Perhaps contributing to Carroll’s dislike of the American book market, American copyright law did not protect foreign authors’ works from unauthorized reproduction; many pirated editions appeared after the 1866 Appleton edition. The first authorized edition to be printed in America was published in 1869 by Lee and Shepard of Boston.
American illustrators, in editions both authorized and pirated, initially drew heavily on Tenniel’s illustrations, but gradually introduced their own styles and American aesthetic into the story.
After suppressing the 1865 first English edition of Alice, Carroll was left with several thousand sets of unbound sheets. New York publisher D. Appleton & Co. purchased the sheets and published them with a new title page in May 1866. Reviews in America were favorable, although little is known about the success of this edition.
On this opening, one can see one of the muddy illustrations that led Tenniel and Carroll to reject this printing for the British market.
The Seaside Library was one of the most successful American publishers of cheap pirated reprints. Its edition of Alice, with poorly-rendered illustrations, sold for twelve cents. This was Carroll’s own copy – he was perhaps monitoring American piracies of his work.
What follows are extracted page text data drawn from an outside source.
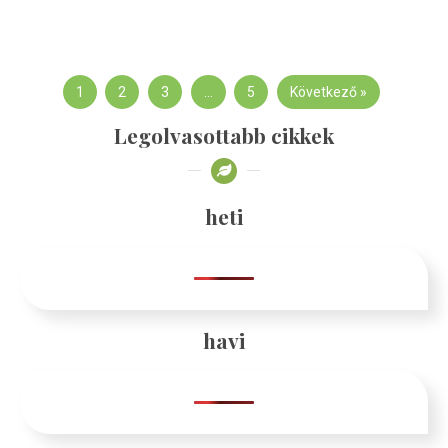
1
2
3
…
5
Következő »
Legolvasottabb cikkek
heti
havi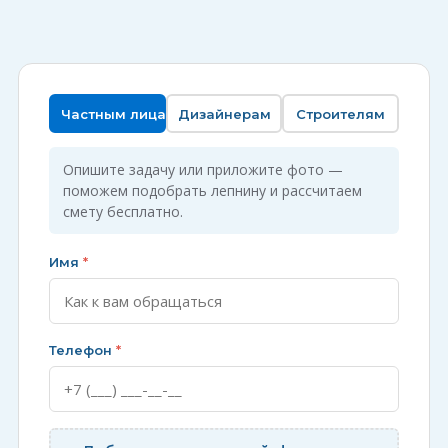
Частным лицам
Дизайнерам
Строителям
Опишите задачу или приложите фото —
поможем подобрать лепнину и рассчитаем
смету бесплатно.
Имя
*
Телефон
*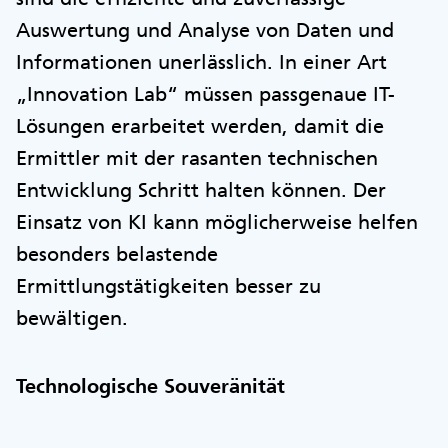
Auswertung und Analyse von Daten und
Informationen unerlässlich. In einer Art
„Innovation Lab“ müssen passgenaue IT-
Lösungen erarbeitet werden, damit die
Ermittler mit der rasanten technischen
Entwicklung Schritt halten können. Der
Einsatz von KI kann möglicherweise helfen
besonders belastende
Ermittlungstätigkeiten besser zu
bewältigen.
Technologische Souveränität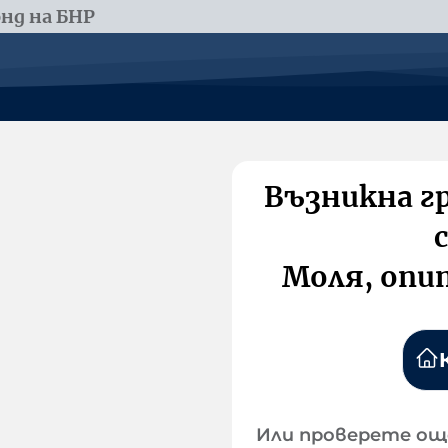
нд на БНР
Възникна г
Моля, опи
Или проверете ощ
Physician Samuel Gridley Howe created the Boston Line letter tactile alphabet, a precursor to Braille, in 1835, to aid visually-impaired students at the Perkins Institute and Massachusetts School for the Blind. The school published a number of popular nineteenth-century titles in blind-embossed type, including Alice.
This was the first printing of Alice for the blind; a Braille edition followed in 1921.
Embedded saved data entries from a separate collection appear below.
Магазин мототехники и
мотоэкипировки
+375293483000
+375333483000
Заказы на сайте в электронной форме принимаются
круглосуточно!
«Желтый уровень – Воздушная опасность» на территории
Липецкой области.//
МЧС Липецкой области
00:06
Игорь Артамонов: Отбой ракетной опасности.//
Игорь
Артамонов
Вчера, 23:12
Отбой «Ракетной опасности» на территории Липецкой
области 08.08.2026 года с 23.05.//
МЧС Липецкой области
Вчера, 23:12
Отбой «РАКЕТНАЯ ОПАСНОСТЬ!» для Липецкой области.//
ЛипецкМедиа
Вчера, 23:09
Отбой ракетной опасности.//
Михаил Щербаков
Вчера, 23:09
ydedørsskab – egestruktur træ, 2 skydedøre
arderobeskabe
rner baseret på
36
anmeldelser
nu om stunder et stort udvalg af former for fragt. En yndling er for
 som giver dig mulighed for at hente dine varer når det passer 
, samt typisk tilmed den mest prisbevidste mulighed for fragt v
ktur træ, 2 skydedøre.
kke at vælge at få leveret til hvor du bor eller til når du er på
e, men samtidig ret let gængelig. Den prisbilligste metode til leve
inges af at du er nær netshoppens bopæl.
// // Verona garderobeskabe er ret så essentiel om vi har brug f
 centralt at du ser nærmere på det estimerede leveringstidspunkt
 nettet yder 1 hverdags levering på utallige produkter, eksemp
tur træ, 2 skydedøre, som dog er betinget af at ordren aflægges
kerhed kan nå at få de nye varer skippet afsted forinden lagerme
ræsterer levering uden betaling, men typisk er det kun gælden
John Tenniel famously created forty-two illustrations for the first edition of Alice (42 was Carroll’s favorite number); illustrator Harry Rountree filled this edition with 92 watercolors and line drawings.
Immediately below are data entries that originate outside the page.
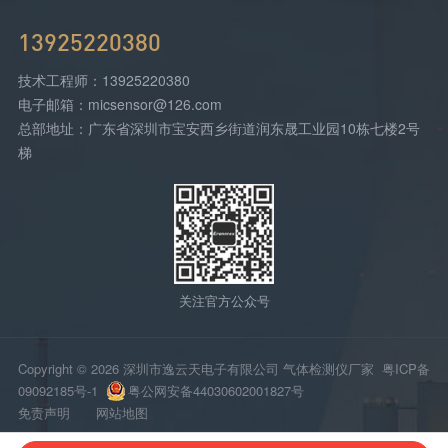
13925220380
技术工程师：13925220380
电子邮箱：micsensor@126.com
总部地址：广东省深圳市宝安西乡街道润东晟工业园10栋七楼2号
梯
关注官方公众号
Copyright © 2026 深圳市逸云天电子有限公司 气体检测仪厂家
粤ICP备
09092185号-1
粤公网安备44030602001827号
免责声明
网站地图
Hungarian artist Willy Pogány’s illustrations were among the first to give a more adult sensibility to Alice, along with adding more contemporary notes of whimsy.
Alice scholars Zoe Jaques and Eugene Giddens noted, “The cards in the Pogány edition are reflective of several contemporary cultural reference points: the clubs appear as West Point cadets, the diamonds and hearts straight from the Ziegfield Follies chorus line, and the spades are members of the painters’ and decorators’ union.”